Another favorite of mine on the record, is “Prettiest Girl”, a slower number that tells of James’ world travels while looking for the perfect mate. After all the searching he comes to the conclusion that the grass was in fact not greener on the other side and the girl standing right next to him is the actually “the one”. Normally I am not for whistling in a song, but the whistle in this song really makes it stand out to me.
The best song on the record is a toss up between, “Shape I’m In”, James’ lament of the lifestyle he has chosen and “Sour Apple”, a tale of love gone wrong. Also of note is the sweet finger picked, “High Lonesome”, a song that showcases James’ superb lyrics and his vocal with minimal backing by the Planes.

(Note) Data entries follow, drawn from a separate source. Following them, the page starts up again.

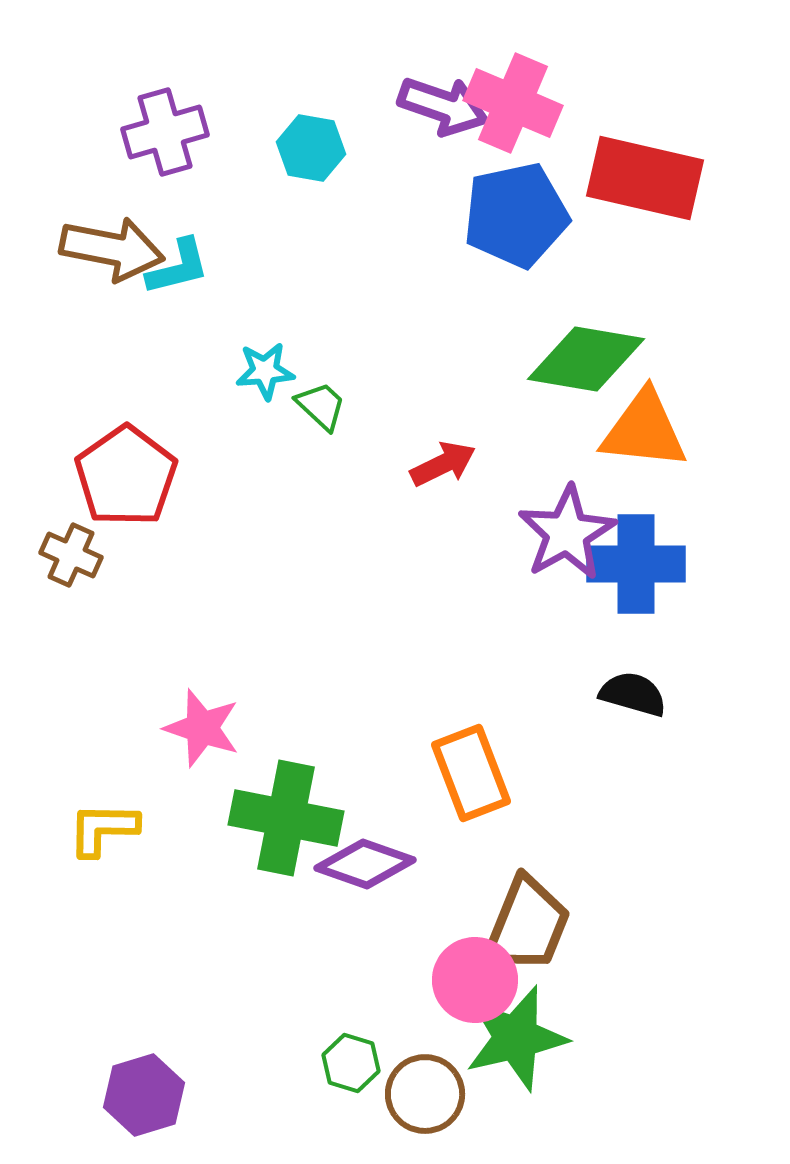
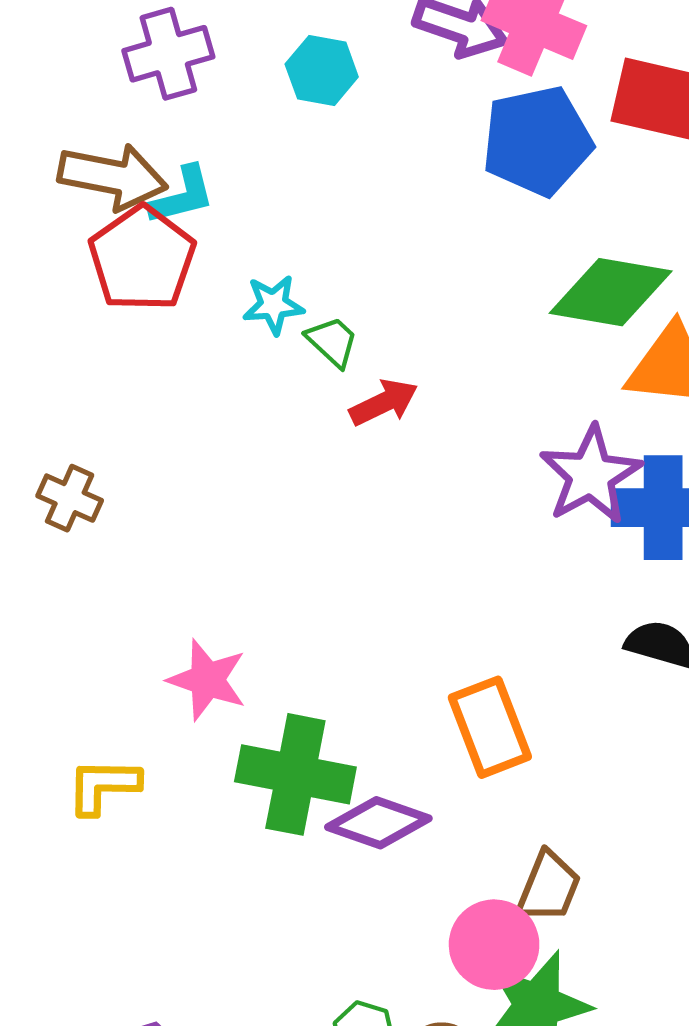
red arrow: (443, 464) -> (384, 403), moved
red pentagon: (126, 476) -> (142, 259), moved
brown trapezoid: (527, 925) -> (549, 887), size x0.7

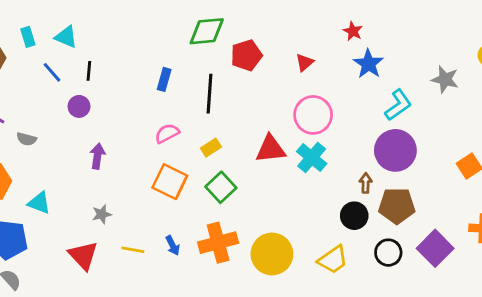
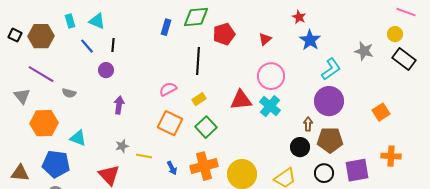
blue rectangle: (164, 79) -> (166, 27), moved
purple square: (435, 248) -> (357, 170), turned 35
yellow line: (133, 250) -> (144, 156), moved

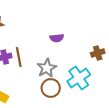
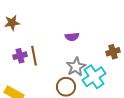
gray star: (47, 68) -> (76, 67), moved

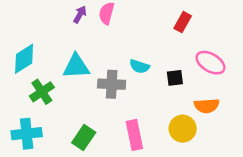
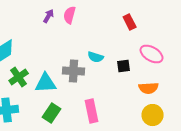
red rectangle: (183, 22) -> (130, 22), turned -56
cyan triangle: (76, 66) -> (46, 83), moved
yellow circle: (183, 129) -> (153, 115), moved

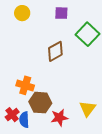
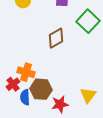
red cross: (12, 115) -> (13, 84), moved
blue semicircle: (24, 120) -> (25, 97), moved

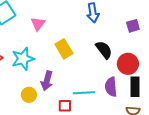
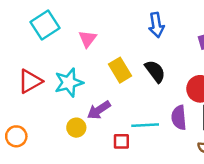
black semicircle: (104, 50) -> (155, 71), moved
purple arrow: (47, 81) -> (99, 110), turned 42

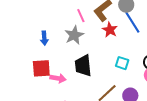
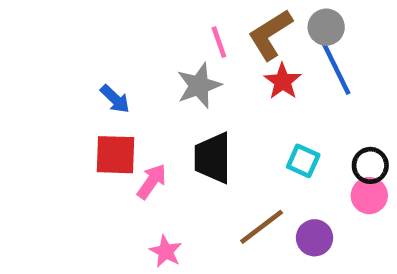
blue arrow: (44, 38) -> (115, 99), moved, turned -48
pink arrow: (58, 78) -> (152, 181), turned -70

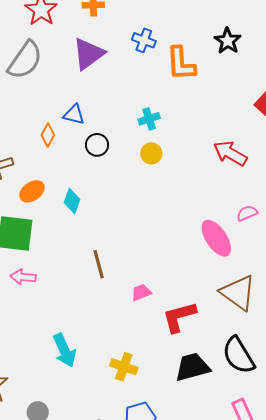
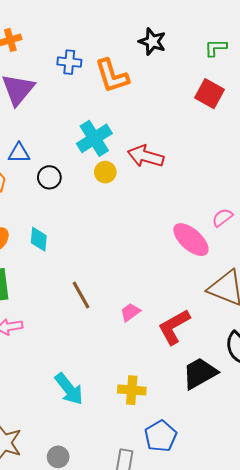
cyan cross: (149, 119) -> (94, 138), size x1.6
red arrow: (230, 153) -> (146, 156), moved
pink semicircle: (247, 213) -> (222, 218), moved

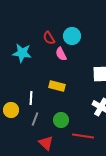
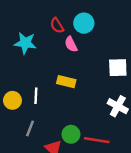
yellow circle: (11, 110) -> (12, 100), moved
gray line: (35, 119) -> (30, 128), moved
green circle: (61, 120) -> (71, 134), moved

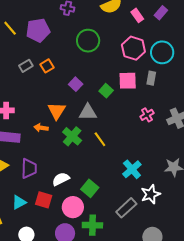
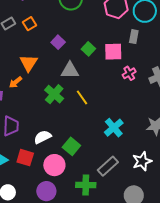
pink square: (128, 81) -> (113, 52), moved
orange triangle: (57, 111) -> (29, 63), moved
orange arrow: (41, 128) -> (16, 82), moved, turned -48
white star: (151, 194) -> (142, 161), moved
green cross: (92, 225) -> (86, 185), moved

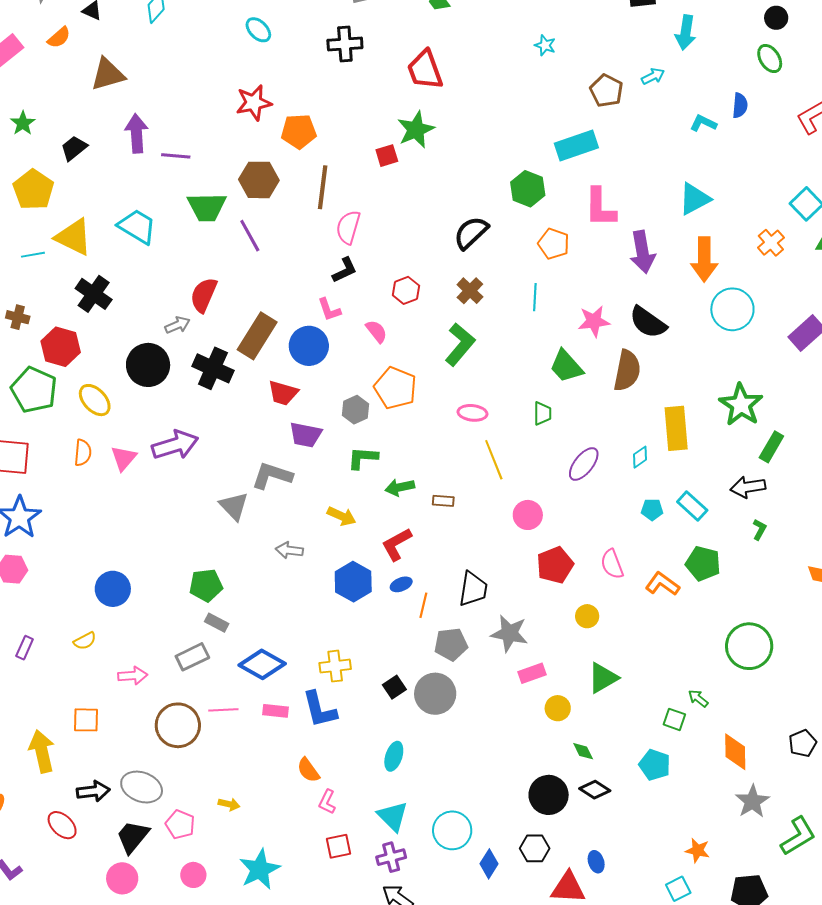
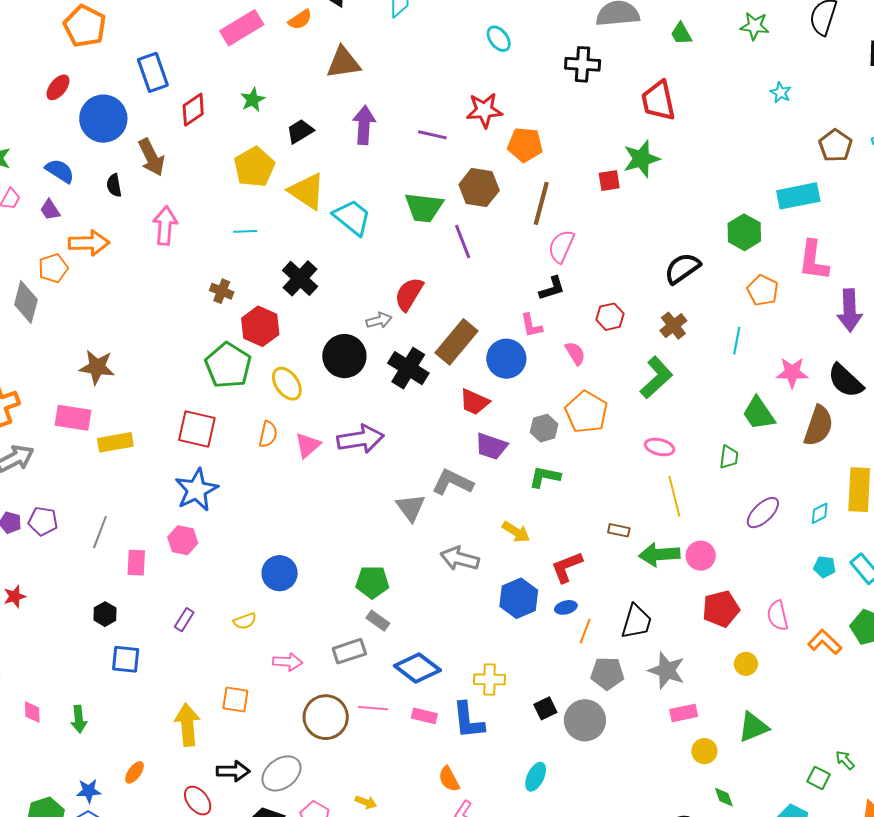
purple line: (176, 156) -> (432, 135), moved
yellow triangle: (74, 237) -> (307, 191), moved
green arrow: (400, 487) -> (659, 555), moved, size x1.4
gray arrow: (289, 550) -> (460, 559), size x1.4
gray ellipse: (142, 787) -> (281, 773), turned -66

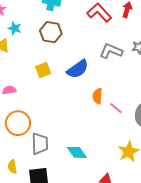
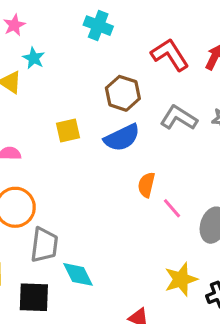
brown hexagon: (51, 32) -> (123, 93), moved
cyan diamond: (77, 152) -> (78, 274), moved

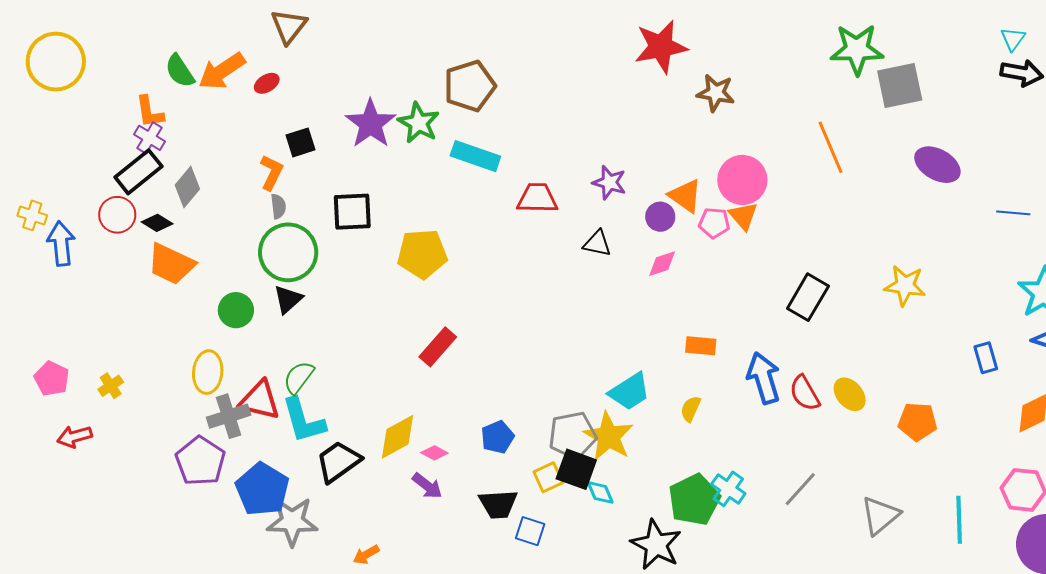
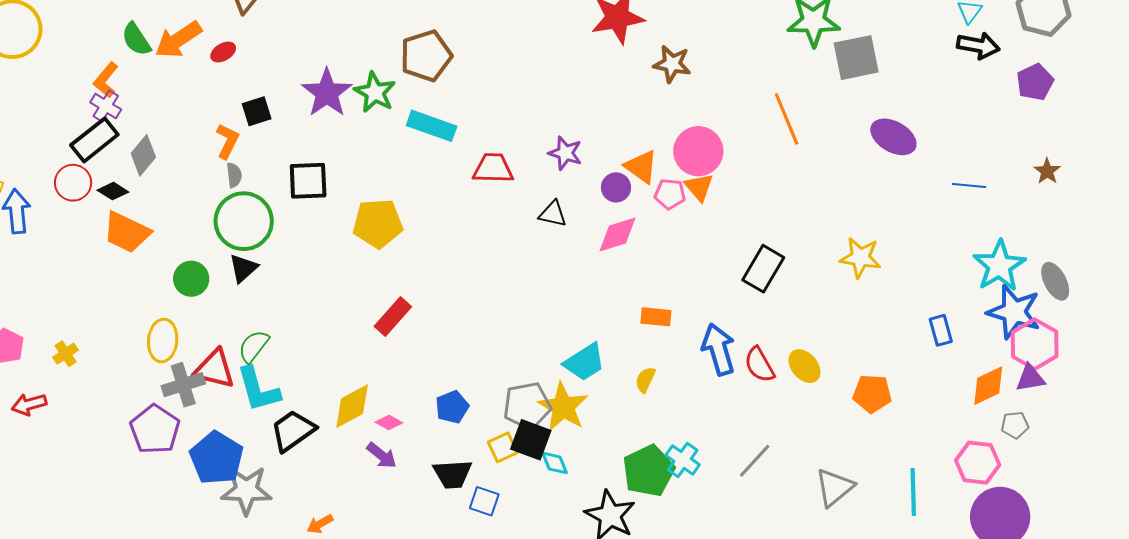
orange L-shape: (150, 112) -> (106, 80), turned 48
pink diamond: (662, 264) -> (618, 234), size x1.4

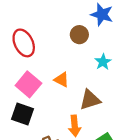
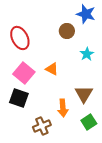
brown triangle: (90, 100) -> (84, 94), moved, turned -42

I have to admit when I heard that Harris and Wood had abandoned The Driftwood Motion to play behind some guy I had never heard of, I was disappointed. That is until I heard this record. Joshua P. James is a damn fine songwriter and he and the planes have delivered one hell of an album. One that I suggest everyone go order immediately. I have yet to see them live, but I have heard that they are a riot on stage, and I would not be surprised to see them rapidly becoming a sought after act on the Americana scene. The album was officially released this past weekend and should be available soon on their website.